Content starts
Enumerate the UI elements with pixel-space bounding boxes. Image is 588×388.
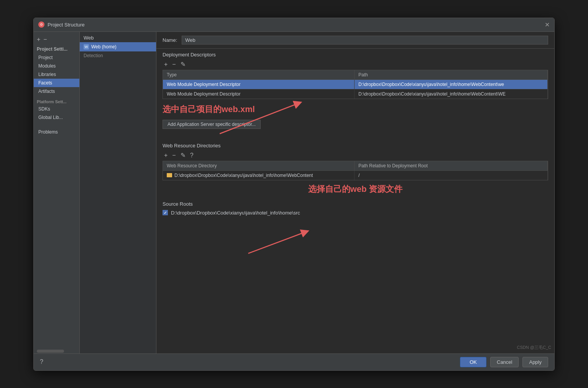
middle-item-web-home[interactable]: W Web (home): [80, 42, 156, 51]
sidebar-item-sdks[interactable]: SDKs: [34, 105, 79, 113]
name-row: Name:: [156, 32, 554, 49]
ok-button[interactable]: OK: [460, 357, 486, 367]
sidebar-item-problems[interactable]: Problems: [34, 128, 79, 136]
folder-icon: [167, 173, 172, 177]
web-resource-table: Web Resource Directory Path Relative to …: [163, 161, 548, 180]
annotation-web-resource: 选择自己的web 资源文件: [156, 180, 554, 198]
apply-button[interactable]: Apply: [522, 357, 548, 367]
wr-dir-cell: D:\dropbox\Dropbox\Code\xianyu\java\hote…: [163, 171, 355, 180]
sidebar-remove-btn[interactable]: −: [43, 36, 47, 43]
wr-remove-btn[interactable]: −: [171, 152, 177, 159]
web-home-icon: W: [84, 44, 89, 50]
col-path-header: Path: [355, 70, 548, 79]
table-row[interactable]: Web Module Deployment Descriptor D:\drop…: [163, 80, 548, 89]
watermark: CSDN @三毛C_C: [517, 345, 551, 350]
deployment-descriptors-title: Deployment Descriptors: [156, 49, 554, 59]
cancel-button[interactable]: Cancel: [490, 357, 519, 367]
middle-detection-label: Detection: [80, 51, 156, 60]
sidebar-item-modules[interactable]: Modules: [34, 62, 79, 70]
web-resource-row[interactable]: D:\dropbox\Dropbox\Code\xianyu\java\hote…: [163, 171, 548, 180]
wr-col-dir-header: Web Resource Directory: [163, 161, 355, 170]
dd-path-cell-2: D:\dropbox\Dropbox\Code\xianyu\java\hote…: [355, 89, 548, 99]
dd-type-cell-2: Web Module Deployment Descriptor: [163, 89, 355, 99]
middle-panel: Web W Web (home) Detection: [80, 32, 156, 353]
sidebar-item-artifacts[interactable]: Artifacts: [34, 87, 79, 96]
sidebar-item-facets[interactable]: Facets: [34, 79, 79, 87]
sidebar-item-global-libs[interactable]: Global Lib...: [34, 113, 79, 122]
source-roots-title: Source Roots: [163, 201, 193, 207]
name-input[interactable]: [182, 36, 548, 45]
source-roots-section: Source Roots: [156, 198, 554, 208]
project-settings-label: Project Setti...: [34, 46, 79, 53]
name-label: Name:: [163, 37, 177, 43]
wr-edit-btn[interactable]: ✎: [179, 152, 187, 159]
sidebar: + − Project Setti... Project Modules Lib…: [34, 32, 80, 353]
close-button[interactable]: ✕: [545, 21, 550, 28]
add-button-row: Add Application Server specific descript…: [156, 118, 554, 132]
section-divider-1: [156, 132, 554, 140]
deployment-toolbar: + − ✎: [156, 59, 554, 70]
col-type-header: Type: [163, 70, 355, 79]
platform-settings-label: Platform Sett...: [34, 97, 79, 105]
wr-add-btn[interactable]: +: [163, 152, 169, 159]
wr-path-cell: /: [355, 171, 548, 180]
main-content: Name: Deployment Descriptors + − ✎ Type …: [156, 32, 554, 353]
wr-table-header: Web Resource Directory Path Relative to …: [163, 161, 548, 171]
sidebar-scrollbar[interactable]: [37, 350, 64, 353]
dd-add-btn[interactable]: +: [163, 61, 169, 68]
dd-type-cell-1: Web Module Deployment Descriptor: [163, 80, 355, 89]
dialog-content: + − Project Setti... Project Modules Lib…: [34, 32, 554, 353]
app-icon: ⚙: [38, 21, 44, 28]
sidebar-item-project[interactable]: Project: [34, 53, 79, 62]
dd-path-cell-1: D:\dropbox\Dropbox\Code\xianyu\java\hote…: [355, 80, 548, 89]
table-row[interactable]: Web Module Deployment Descriptor D:\drop…: [163, 89, 548, 99]
bottom-bar: ? OK Cancel Apply: [34, 353, 554, 370]
deployment-table: Type Path Web Module Deployment Descript…: [163, 70, 548, 99]
middle-header: Web: [80, 32, 156, 42]
source-root-checkbox[interactable]: ✓: [163, 210, 168, 215]
dd-remove-btn[interactable]: −: [171, 61, 177, 68]
title-bar: ⚙ Project Structure ✕: [34, 18, 554, 32]
svg-line-1: [248, 232, 305, 253]
source-roots-row: ✓ D:\dropbox\Dropbox\Code\xianyu\java\ho…: [156, 208, 554, 217]
source-root-path: D:\dropbox\Dropbox\Code\xianyu\java\hote…: [171, 210, 300, 216]
sidebar-add-btn[interactable]: +: [37, 36, 40, 43]
project-structure-dialog: ⚙ Project Structure ✕ + − Project Setti.…: [33, 18, 555, 371]
web-resource-toolbar: + − ✎ ?: [156, 150, 554, 161]
help-button[interactable]: ?: [40, 358, 43, 365]
wr-help-btn[interactable]: ?: [189, 152, 195, 159]
dialog-title: Project Structure: [48, 22, 545, 28]
add-descriptor-button[interactable]: Add Application Server specific descript…: [163, 120, 261, 129]
sidebar-toolbar: + −: [34, 35, 79, 44]
web-resource-title: Web Resource Directories: [156, 140, 554, 150]
sidebar-item-libraries[interactable]: Libraries: [34, 70, 79, 79]
dd-edit-btn[interactable]: ✎: [179, 61, 187, 68]
wr-col-path-header: Path Relative to Deployment Root: [355, 161, 548, 170]
table-header-row: Type Path: [163, 70, 548, 80]
annotation-webxml: 选中自己项目的web.xml: [156, 99, 554, 118]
Content ends
Your answer must be the entries repeated exactly, with no pictures.

Enumerate the UI elements with pixel-space bounding boxes. Image is 588×388.
middle-item-web-home[interactable]: W Web (home): [80, 42, 156, 51]
sidebar-item-sdks[interactable]: SDKs: [34, 105, 79, 113]
name-row: Name:: [156, 32, 554, 49]
ok-button[interactable]: OK: [460, 357, 486, 367]
sidebar-item-problems[interactable]: Problems: [34, 128, 79, 136]
folder-icon: [167, 173, 172, 177]
web-resource-table: Web Resource Directory Path Relative to …: [163, 161, 548, 180]
annotation-web-resource: 选择自己的web 资源文件: [156, 180, 554, 198]
apply-button[interactable]: Apply: [522, 357, 548, 367]
wr-dir-cell: D:\dropbox\Dropbox\Code\xianyu\java\hote…: [163, 171, 355, 180]
sidebar-remove-btn[interactable]: −: [43, 36, 47, 43]
wr-remove-btn[interactable]: −: [171, 152, 177, 159]
web-home-icon: W: [84, 44, 89, 50]
col-path-header: Path: [355, 70, 548, 79]
table-row[interactable]: Web Module Deployment Descriptor D:\drop…: [163, 80, 548, 89]
watermark: CSDN @三毛C_C: [517, 345, 551, 350]
deployment-descriptors-title: Deployment Descriptors: [156, 49, 554, 59]
cancel-button[interactable]: Cancel: [490, 357, 519, 367]
middle-detection-label: Detection: [80, 51, 156, 60]
sidebar-item-modules[interactable]: Modules: [34, 62, 79, 70]
web-resource-row[interactable]: D:\dropbox\Dropbox\Code\xianyu\java\hote…: [163, 171, 548, 180]
wr-col-dir-header: Web Resource Directory: [163, 161, 355, 170]
dd-path-cell-2: D:\dropbox\Dropbox\Code\xianyu\java\hote…: [355, 89, 548, 99]
dd-type-cell-2: Web Module Deployment Descriptor: [163, 89, 355, 99]
middle-panel: Web W Web (home) Detection: [80, 32, 156, 353]
sidebar-item-artifacts[interactable]: Artifacts: [34, 87, 79, 96]
sidebar-item-facets[interactable]: Facets: [34, 79, 79, 87]
sidebar-item-global-libs[interactable]: Global Lib...: [34, 113, 79, 122]
source-roots-title: Source Roots: [163, 201, 193, 207]
name-input[interactable]: [182, 36, 548, 45]
source-roots-section: Source Roots: [156, 198, 554, 208]
project-settings-label: Project Setti...: [34, 46, 79, 53]
name-label: Name:: [163, 37, 177, 43]
wr-edit-btn[interactable]: ✎: [179, 152, 187, 159]
sidebar: + − Project Setti... Project Modules Lib…: [34, 32, 80, 353]
close-button[interactable]: ✕: [545, 21, 550, 28]
add-button-row: Add Application Server specific descript…: [156, 118, 554, 132]
section-divider-1: [156, 132, 554, 140]
deployment-toolbar: + − ✎: [156, 59, 554, 70]
col-type-header: Type: [163, 70, 355, 79]
platform-settings-label: Platform Sett...: [34, 97, 79, 105]
wr-add-btn[interactable]: +: [163, 152, 169, 159]
wr-path-cell: /: [355, 171, 548, 180]
main-content: Name: Deployment Descriptors + − ✎ Type …: [156, 32, 554, 353]
wr-table-header: Web Resource Directory Path Relative to …: [163, 161, 548, 171]
sidebar-scrollbar[interactable]: [37, 350, 64, 353]
dd-add-btn[interactable]: +: [163, 61, 169, 68]
dd-type-cell-1: Web Module Deployment Descriptor: [163, 80, 355, 89]
dialog-content: + − Project Setti... Project Modules Lib…: [34, 32, 554, 353]
app-icon: ⚙: [38, 21, 44, 28]
sidebar-item-project[interactable]: Project: [34, 53, 79, 62]
dd-path-cell-1: D:\dropbox\Dropbox\Code\xianyu\java\hote…: [355, 80, 548, 89]
table-row[interactable]: Web Module Deployment Descriptor D:\drop…: [163, 89, 548, 99]
bottom-bar: ? OK Cancel Apply: [34, 353, 554, 370]
deployment-table: Type Path Web Module Deployment Descript…: [163, 70, 548, 99]
middle-header: Web: [80, 32, 156, 42]
source-root-checkbox[interactable]: ✓: [163, 210, 168, 215]
dd-remove-btn[interactable]: −: [171, 61, 177, 68]
title-bar: ⚙ Project Structure ✕: [34, 18, 554, 32]
svg-line-1: [248, 232, 305, 253]
source-roots-row: ✓ D:\dropbox\Dropbox\Code\xianyu\java\ho…: [156, 208, 554, 217]
source-root-path: D:\dropbox\Dropbox\Code\xianyu\java\hote…: [171, 210, 300, 216]
sidebar-add-btn[interactable]: +: [37, 36, 40, 43]
project-structure-dialog: ⚙ Project Structure ✕ + − Project Setti.…: [33, 18, 555, 371]
web-resource-toolbar: + − ✎ ?: [156, 150, 554, 161]
help-button[interactable]: ?: [40, 358, 43, 365]
wr-help-btn[interactable]: ?: [189, 152, 195, 159]
dialog-title: Project Structure: [48, 22, 545, 28]
add-descriptor-button[interactable]: Add Application Server specific descript…: [163, 120, 261, 129]
sidebar-toolbar: + −: [34, 35, 79, 44]
web-resource-title: Web Resource Directories: [156, 140, 554, 150]
sidebar-item-libraries[interactable]: Libraries: [34, 70, 79, 79]
dd-edit-btn[interactable]: ✎: [179, 61, 187, 68]
wr-col-path-header: Path Relative to Deployment Root: [355, 161, 548, 170]
table-header-row: Type Path: [163, 70, 548, 80]
annotation-webxml: 选中自己项目的web.xml: [156, 99, 554, 118]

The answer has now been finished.